Trapping a Bacterium in a Laser Beam Aids Study of Biofilms

May 6, 2014 • by Steven E. Franklin

Biofilms are responsible for most chronic infections and are notoriously resilient and hard to treat.


Scientists at The University of Texas at Austin have developed a technique to move and position a single bacterium using a highly focused laser. The precise control offered by this tool will allow researchers to better study how bacterial biofilms form.

Here cells of two different species, Pseudomonas aeruginosa and Staphylococcus aureus, were both trapped and placed in mixed-species patterns. On the left a ring of S. aureus encircles a small cluster of P. aeruginosa and on the right is an alternating line of each species.

The use of a laser trap allows for precise placement of bacteria for studying biofilm development. Here cells of two different species, Pseudomonas aeruginosa and Staphylococcus aureus, were both trapped and placed in mixed-species patterns. On the left a ring of S. aureus encircles a small cluster of P. aeruginosa and on the right is an alternating line of each species.
A) Bright-field image of the initial placement.
B) Two-channel fluorescence image of the same area with P. aeruginosa in green and S. aureusin red. Images are from the study published in Langmuir.

Biofilms are responsible for most chronic infections and are notoriously resilient and hard to treat. In U.S. hospitals the films can grow on catheters and implanted devices and cost billions of dollars annually to treat. A better understanding of how these pathogenic films form and develop will aid in their prevention and treatment.

Although bacteria are typically thought of as moving around their environments without restriction, the pathogenicity of many species of microbes greatly increases when the organisms hunker down and stay put, forming what is known as a biofilm. The bacteria embed themselves and the surface beneath them in a sticky slime, resulting in a community that is resistant to cleaning agents and antibiotics and does more damage to host tissues.

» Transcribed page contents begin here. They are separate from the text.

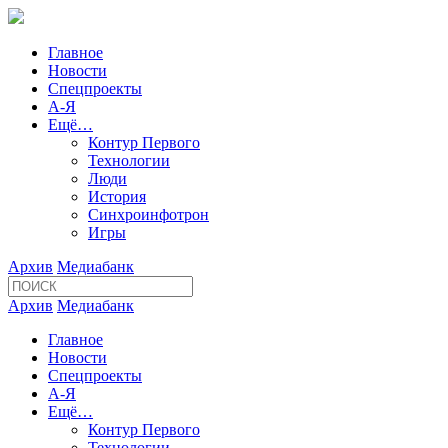
Главное
Новости
Спецпроекты
А-Я
Ещё…
Контур Первого
Технологии
Люди
История
Синхроинфотрон
Игры
Архив
Медиабанк
Архив
Медиабанк
Главное
Новости
Спецпроекты
А-Я
Ещё…
Контур Первого
Технологии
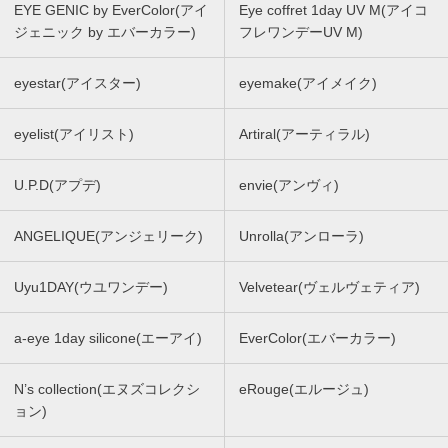
EYE GENIC by EverColor(アイ
Eye coffret 1day UV M(アイコ
ジェニック by エバーカラー)
フレワンデーUV M)
eyestar(アイスター)
eyemake(アイメイク)
eyelist(アイリスト)
Artiral(アーティラル)
U.P.D(アプデ)
envie(アンヴィ)
ANGELIQUE(アンジェリーク)
Unrolla(アンローラ)
Uyu1DAY(ウユワンデー)
Velvetear(ヴェルヴェティア)
a-eye 1day silicone(エーアイ)
EverColor(エバーカラー)
N’s collection(エヌズコレクシ
eRouge(エルージュ)
ョン)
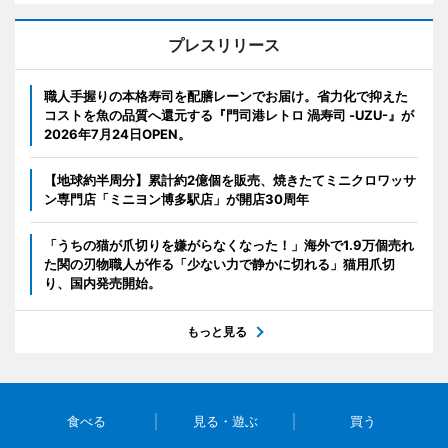
プレスリリース
職人手握りの本格寿司を配膳レーンでお届け。省力化で抑えた
コストを魚の品質へ還元する『門司港レトロ 渦寿司 -UZU-』が
2026年7月24日OPEN。
【地球約半周分】累計約2億個を販売、焼きたてミニクロワッサ
ン専門店「ミニヨン博多駅店」が開店30周年
「うちの猫が爪切りを嫌がらなくなった！」海外で1.9万個売れ
た関の刃物職人が作る「少ない力で静かに切れる」猫用爪切
り、国内発売開始。
もっと見る
食べる
見る・遊ぶ
買う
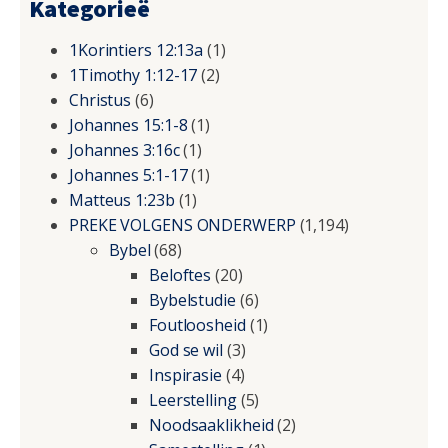
Kategorieë
1Korintiers 12:13a
(1)
1Timothy 1:12-17
(2)
Christus
(6)
Johannes 15:1-8
(1)
Johannes 3:16c
(1)
Johannes 5:1-17
(1)
Matteus 1:23b
(1)
PREKE VOLGENS ONDERWERP
(1,194)
Bybel
(68)
Beloftes
(20)
Bybelstudie
(6)
Foutloosheid
(1)
God se wil
(3)
Inspirasie
(4)
Leerstelling
(5)
Noodsaaklikheid
(2)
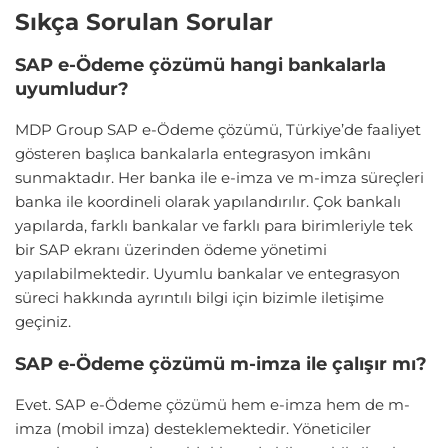
Sıkça Sorulan Sorular
SAP e-Ödeme çözümü hangi bankalarla
uyumludur?
MDP Group SAP e-Ödeme çözümü, Türkiye’de faaliyet
gösteren başlıca bankalarla entegrasyon imkânı
sunmaktadır. Her banka ile e-imza ve m-imza süreçleri
banka ile koordineli olarak yapılandırılır. Çok bankalı
yapılarda, farklı bankalar ve farklı para birimleriyle tek
bir SAP ekranı üzerinden ödeme yönetimi
yapılabilmektedir. Uyumlu bankalar ve entegrasyon
süreci hakkında ayrıntılı bilgi için bizimle iletişime
geçiniz.
SAP e-Ödeme çözümü m-imza ile çalışır mı?
Evet. SAP e-Ödeme çözümü hem e-imza hem de m-
imza (mobil imza) desteklemektedir. Yöneticiler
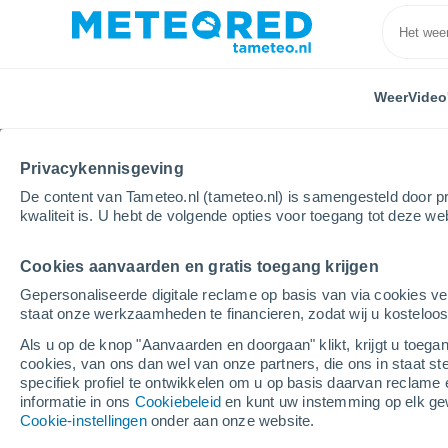
Weer
Video
Privacykennisgeving
De content van Tameteo.nl (tameteo.nl) is samengesteld door pr
kwaliteit is. U hebt de volgende opties voor toegang tot deze we
Cookies aanvaarden en gratis toegang krijgen
Home
Italië
Metropolitane stad Bari
Bitonto
Gepersonaliseerde digitale reclame op basis van via cookies ve
staat onze werkzaamheden te financieren, zodat wij u kosteloo
Weer Bitonto
Als u op de knop "Aanvaarden en doorgaan" klikt, krijgt u toegan
cookies, van ons dan wel van onze partners, die ons in staat st
07:20
Donderdag
specifiek profiel te ontwikkelen om u op basis daarvan reclame 
informatie in ons
Cookiebeleid
en kunt uw instemming op elk ge
Cookie-instellingen
onder aan onze website.
Helder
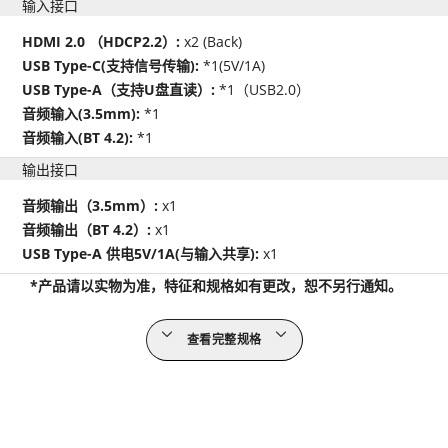
输入接口
HDMI 2.0 （HDCP2.2）:
x2 (Back)
USB Type-C(支持信号传输):
*1(5V/1A)
USB Type-A（支持U盘直读）:
*1（USB2.0）
音频输入(3.5mm):
*1
音频输入(BT 4.2):
*1
输出接口
音频输出（3.5mm）:
x1
音频输出（BT 4.2）:
x1
USB Type-A 供电5V/1A(与输入共享):
x1
*产品请以实物为准，特征和规格如有更改，恕不另行通知。
查看完整规格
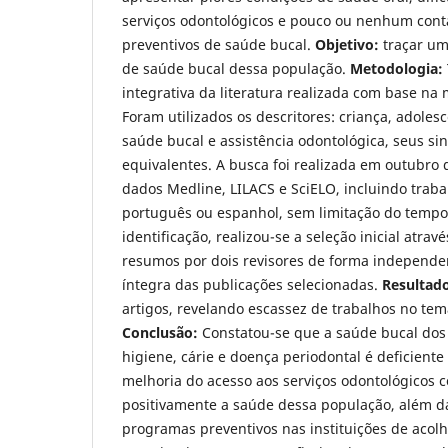
serviços odontológicos e pouco ou nenhum con
preventivos de saúde bucal.
Objetivo:
traçar um
de saúde bucal dessa população.
Metodologia:
integrativa da literatura realizada com base na
Foram utilizados os descritores: criança, adolesc
saúde bucal e assistência odontológica, seus s
equivalentes. A busca foi realizada em outubro
dados Medline, LILACS e SciELO, incluindo traba
português ou espanhol, sem limitação do tempo
identificação, realizou-se a seleção inicial atravé
resumos por dois revisores de forma independen
íntegra das publicações selecionadas.
Resultad
artigos, revelando escassez de trabalhos no te
Conclusão:
Constatou-se que a saúde bucal dos
higiene, cárie e doença periodontal é deficient
melhoria do acesso aos serviços odontológicos
positivamente a saúde dessa população, além 
programas preventivos nas instituições de acolh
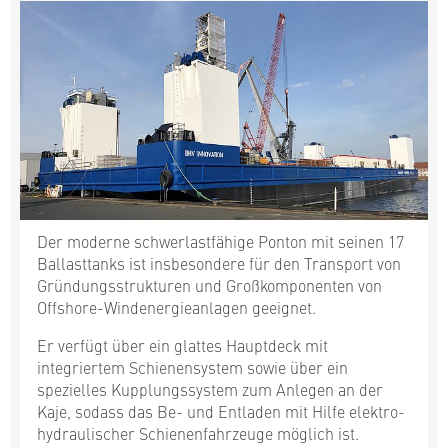
Der moderne schwerlastfähige Ponton mit seinen 17
Ballasttanks ist insbesondere für den Transport von
Gründungsstrukturen und Großkomponenten von
Offshore-Windenergieanlagen geeignet.
Er verfügt über ein glattes Hauptdeck mit
integriertem Schienensystem sowie über ein
spezielles Kupplungssystem zum Anlegen an der
Kaje, sodass das Be- und Entladen mit Hilfe elektro-
hydraulischer Schienenfahrzeuge möglich ist.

It is widely believed that the structure of the biofilm is important for its disease-related properties. The spacing and location of each bacterium with respect to its neighbors, as well as the variety of bacteria present, can all affect the formation, strength, and biological activity of a biofilm. However, we know very few specifics of how this works, in terms of specific spatial structures and combinations of multiple microbial species.

Unfortunately, most existing methods for studying bacteria and biofilms cannot efficiently examine the effects of specific types of spatial structure. Furthermore, the presence in biofilms of multiple species of microbes is often not taken into account. Those methods that do use multiple strains often work with bacteria that are free-living, not in biofilms.

A new method developed by UT researchers will contribute toward changing that.

“What we’ve shown is that we can construct a biofilm that has a structure we impose on it at the single-cell level and we can see that this [structure] makes a difference in the group behaviors of the bacteria, “ said Vernita Gordon, assistant professor of physics in the College of Natural Sciences and corresponding author on the study, published recently in the journal Langmuir.

The technique described by Gordon and her colleagues lets scientists place individual bacteria into any pattern or design they choose and allows for the mingling of multiple species of bacteria on the same surface.

Known as laser, or optical, trapping, the method uses a focused laser beam as a manipulative tool.

The secret to this process is that light refracts, or bends, when it travels from one material to another. Anyone who has observed how a straw in a glass of water looks bent has observed refraction in action.

The laser light is focused onto a single bacterium floating in a nutrient liquid. Since the microbe refracts light differently than does the liquid surrounding it, the light gets bent slightly outward when it encounters the cell. As the light changes direction, it applies an equal and opposite force to the bacterium, pinning the microbe inside the focus of the beam. The bacterium can be moved by simply changing the position of the laser focus with respect to the environment. By lowering the focus onto the surface of the biofilm growth chamber, the bacterium can be placed on the surface with micron-level precision. This method can be used to build up arbitrary configurations of bacteria that grow to form a biofilm with a spatial structure determined by the initial conditions the researchers create.

Gordon and her colleagues were able to demonstrate that laser trapping did not harm the microbes or affect their normal behavior or growth, indicating that the method is a safe and effective way of placing individual bacterium onto a substrate to study the formation of multi-species biofilms.

Joint first authorship on this study is held by Jaime Hutchison, a postdoctoral fellow, and Christopher Rodesney, a Ph.D. student, both from UT Austin. Other authors include Karishma Kaushik, Henry Le, and Daniel Hurwitz from UT Austin and Yasuhiko Irie from the University of Bath. This work was supported by startup funds from UT Austin and by a grant from the Human Frontiers Science Project.